COSC 6323: Statistical Methods

Teaching

To fulfill its mission, AC-DC carries out challenging human studies, which accrue big data, requiring sophisticated analysis. The skills required for such studies is a superset of the skills required for any other data-driven project.

KEY INFORMATION

Class Meetings

Friday 4:00 – 7:00 pm @ Teams

Course Instructor

Prof. Ioannis Pavlidis (This email address is being protected from spambots. You need JavaScript enabled to view it..
Office hours: 3-4 pm on Fridays (@ Teams)

Course TA

Mohammed Emtiaz Ahmed (This email address is being protected from spambots. You need JavaScript enabled to view it..
Office hours: 12-2 pm on Thursdays (@ Teams)

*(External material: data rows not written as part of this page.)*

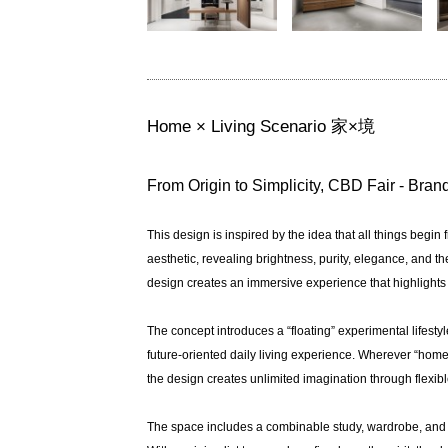
Home × Living Scenario 家×境
From Origin to Simplicity, CBD Fair - Bra
This design is inspired by the idea that all things begin 
aesthetic, revealing brightness, purity, elegance, and t
design creates an immersive experience that highlights 
The concept introduces a “floating” experimental lifest
future-oriented daily living experience. Wherever “home
the design creates unlimited imagination through flexi
The space includes a combinable study, wardrobe, and wal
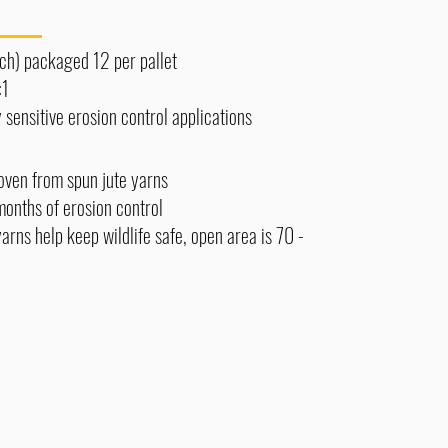
each) packaged 12 per pallet
:1
 sensitive erosion control applications
ven from spun jute yarns
months of erosion control
rns help keep wildlife safe, open area is 70 -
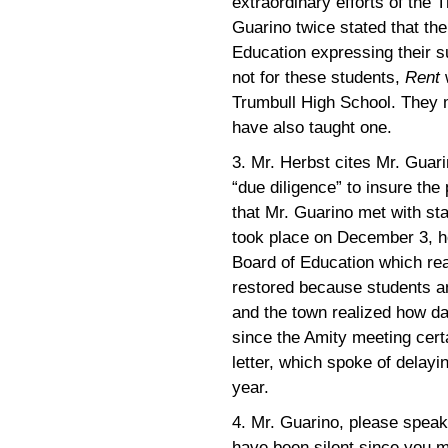
extraordinary efforts of the 
Guarino twice stated that th
Education expressing their su
not for these students,
Rent
w
Trumbull High School. They m
have also taught one.
3. Mr. Herbst cites Mr. Guari
“due diligence” to insure the
that Mr. Guarino met with sta
took place on December 3, hou
Board of Education which rea
restored because students an
and the town realized how da
since the Amity meeting cert
letter, which spoke of delayin
year.
4. Mr. Guarino, please speak 
have been silent since you m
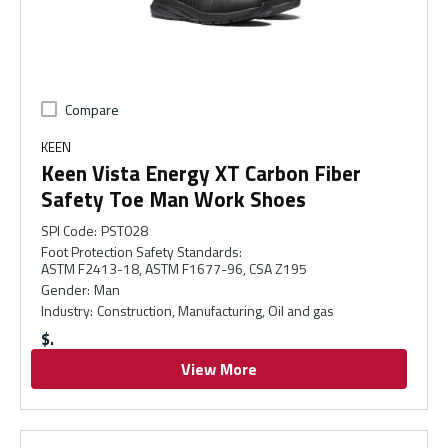
Compare
KEEN
Keen Vista Energy XT Carbon Fiber
Safety Toe Man Work Shoes
SPI Code
:
PST028
Foot Protection Safety Standards
:
ASTM F2413-18, ASTM F1677-96, CSA Z195
Gender
:
Man
Industry
:
Construction, Manufacturing, Oil and gas
$
View More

Course Description - COSC 6323

The course covers statistical methods in human and technology studies or experiments, from where the bulk of scientific and engineering data originate. The course starts by situating statistics in the context of data science. Special emphasis is placed on the relationship of statistics to machine learning. Then, instruction proceeds in a stepwise manner building the student’s background in the statistical tools of the trade, without which an MS thesis or PhD dissertation cannot be complete. The course culminates with sessions on experimental design, one of the cornerstones of modern data science.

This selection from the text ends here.